■ **What you will do**
The line containing "Est-ce que L’" marks the end; return exactly every line from the start of the records up to and including it, but no pictures.

■ **Source data**
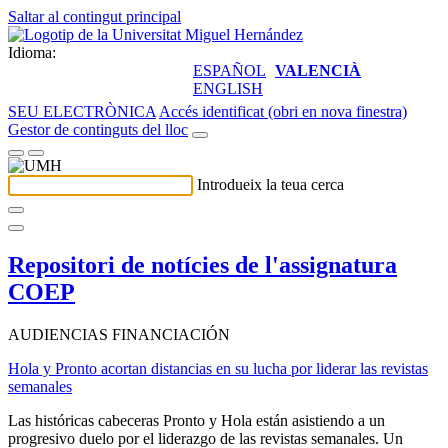
Saltar al contingut principal
Idioma:
ESPAÑOL
VALENCIÀ
ENGLISH
SEU ELECTRÒNICA
Accés identificat (obri en nova finestra)
Gestor de continguts del lloc
Introdueix la teua cerca
Repositori de notícies de l'assignatura
COEP
AUDIENCIAS FINANCIACIÓN
Hola y Pronto acortan distancias en su lucha por liderar las revistas
semanales
Las históricas cabeceras Pronto y Hola están asistiendo a un
progresivo duelo por el liderazgo de las revistas semanales. Un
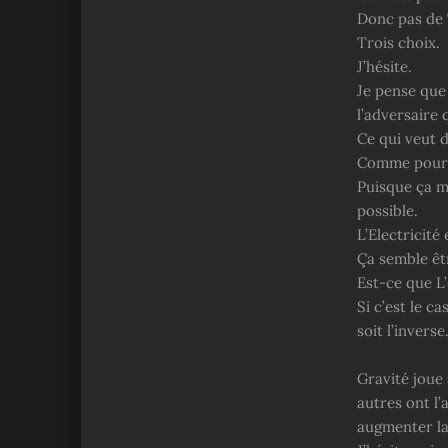
Donc pas de 
Trois choix.
J’hésite.
Je pense que
l’adversaire
Ce qui veut d
Comme pour 
Puisque ça m
possible.
L’Electricité
Ça semble êtr
Est-ce que L’
Si c’est le c
soit l’inverse
Gravité joue 
autres ont l’
augmenter la 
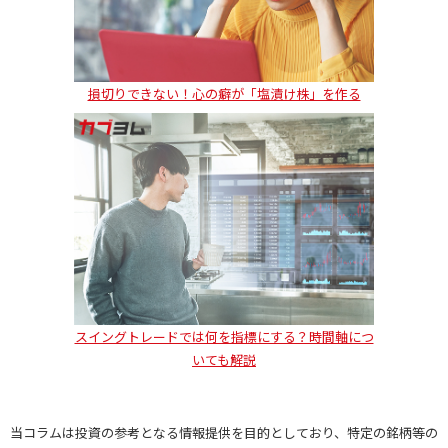
損切りできない！心の癖が「塩漬け株」を作る
スイングトレードでは何を指標にする？時間軸につ
いても解説
当コラムは投資の参考となる情報提供を目的としており、特定の銘柄等の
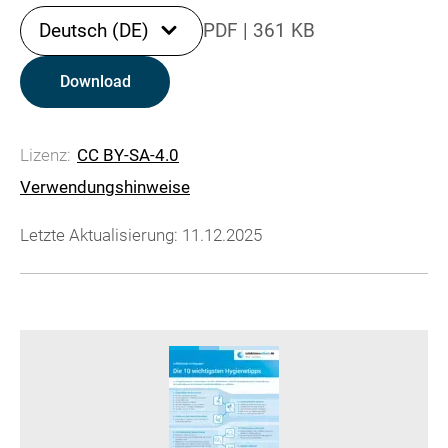
Deutsch (DE)
PDF
|
361 KB
Download
Lizenz:
CC BY-SA-4.0
Verwendungshinweise
Letzte Aktualisierung: 11.12.2025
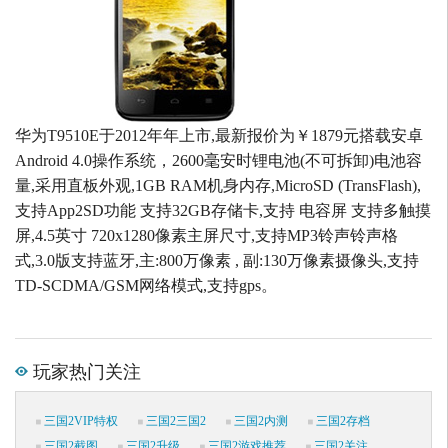
华为T9510E于2012年年上市,最新报价为￥1879元搭载安卓
Android 4.0操作系统，2600毫安时锂电池(不可拆卸)电池容
量,采用直板外观,1GB RAM机身内存,MicroSD (TransFlash),
支持App2SD功能 支持32GB存储卡,支持 电容屏 支持多触摸
屏,4.5英寸 720x1280像素主屏尺寸,支持MP3铃声铃声格
式,3.0版支持蓝牙,主:800万像素 , 副:130万像素摄像头,支持
TD-SCDMA/GSM网络模式,支持gps。
玩家热门关注
三国2VIP特权
三国2三国2
三国2内测
三国2存档
三国2截图
三国2升级
三国2游戏推荐
三国2关注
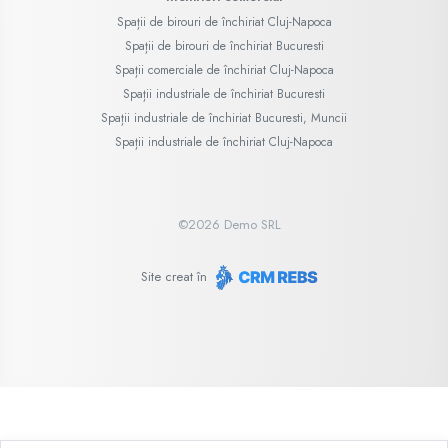
Spații de birouri de închiriat Cluj-Napoca
Spații de birouri de închiriat Bucuresti
Spații comerciale de închiriat Cluj-Napoca
Spații industriale de închiriat Bucuresti
Spații industriale de închiriat Bucuresti, Muncii
Spații industriale de închiriat Cluj-Napoca
©
2026
Demo SRL
Site creat în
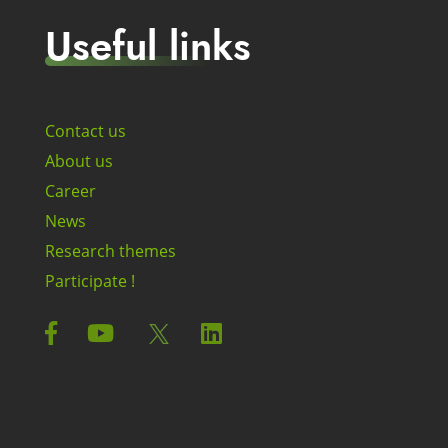
Useful links
Contact us
About us
Career
News
Research themes
Participate !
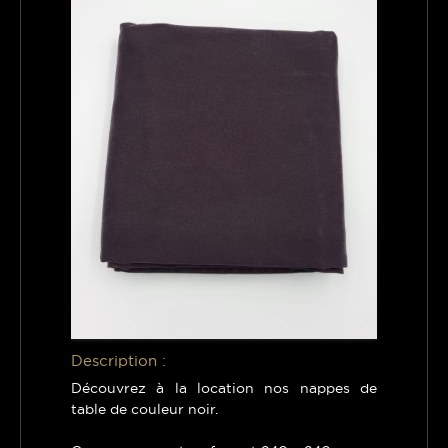
Description :
Découvrez à la location nos nappes de
table de couleur noir.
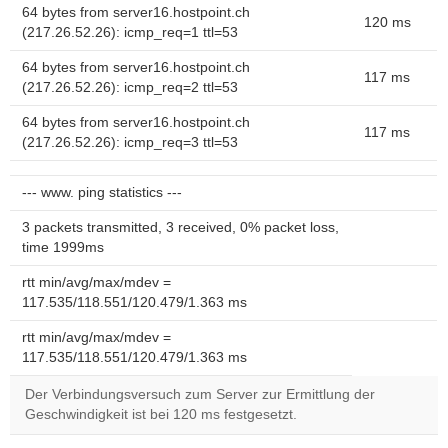
64 bytes from server16.hostpoint.ch
120 ms
(217.26.52.26): icmp_req=1 ttl=53
64 bytes from server16.hostpoint.ch
117 ms
(217.26.52.26): icmp_req=2 ttl=53
64 bytes from server16.hostpoint.ch
117 ms
(217.26.52.26): icmp_req=3 ttl=53
--- www. ping statistics ---
3 packets transmitted, 3 received, 0% packet loss,
time 1999ms
rtt min/avg/max/mdev =
117.535/118.551/120.479/1.363 ms
rtt min/avg/max/mdev =
117.535/118.551/120.479/1.363 ms
Der Verbindungsversuch zum Server zur Ermittlung der
Geschwindigkeit ist bei 120 ms festgesetzt.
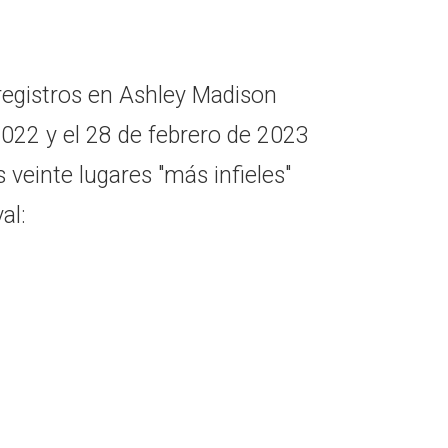
registros en Ashley Madison
2022 y el 28 de febrero de 2023
 veinte lugares "más infieles"
al:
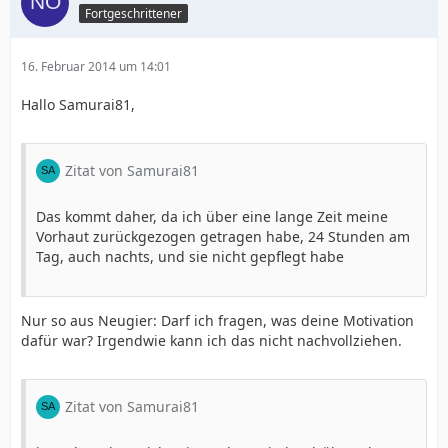
Fortgeschrittener
16. Februar 2014 um 14:01
Hallo Samurai81,
Zitat von Samurai81
Das kommt daher, da ich über eine lange Zeit meine
Vorhaut zurückgezogen getragen habe, 24 Stunden am
Tag, auch nachts, und sie nicht gepflegt habe
Nur so aus Neugier: Darf ich fragen, was deine Motivation
dafür war? Irgendwie kann ich das nicht nachvollziehen.
Zitat von Samurai81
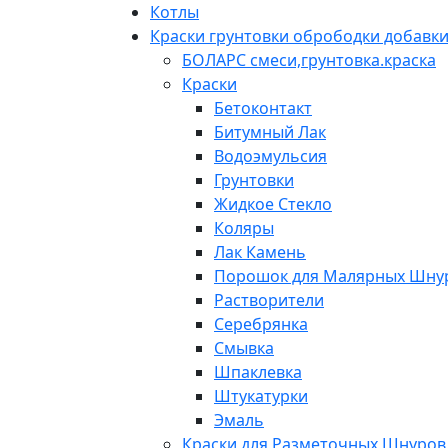
Котлы
Краски грунтовки обрободки добавк
БОЛАРС смеси,грунтовка.краска
Краски
Бетоконтакт
Битумный Лак
Водоэмульсия
Грунтовки
Жидкое Стекло
Коляры
Лак Камень
Порошок для Малярных Шну
Растворители
Серебрянка
Смывка
Шпаклевка
Штукатурки
Эмаль
Краски для Разметочных Шнуров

■ **Response**
Saltar al contingut principal
Idioma:
ESPAÑOL
VALENCIÀ
ENGLISH
SEU ELECTRÒNICA
Accés identificat (obri en nova finestra)
Gestor de continguts del lloc
Introdueix la teua cerca
Repositori de notícies de l'assignatura
COEP
AUDIENCIAS FINANCIACIÓN
Hola y Pronto acortan distancias en su lucha por liderar las revistas
semanales
Las históricas cabeceras Pronto y Hola están asistiendo a un
progresivo duelo por el liderazgo de las revistas semanales. Un
Donc pas de 
Trois choix.
J’hésite.
Je pense que
l’adversaire
Ce qui veut d
Comme pour 
Puisque ça m
possible.
L’Electricité
Ça semble êtr
Est-ce que L’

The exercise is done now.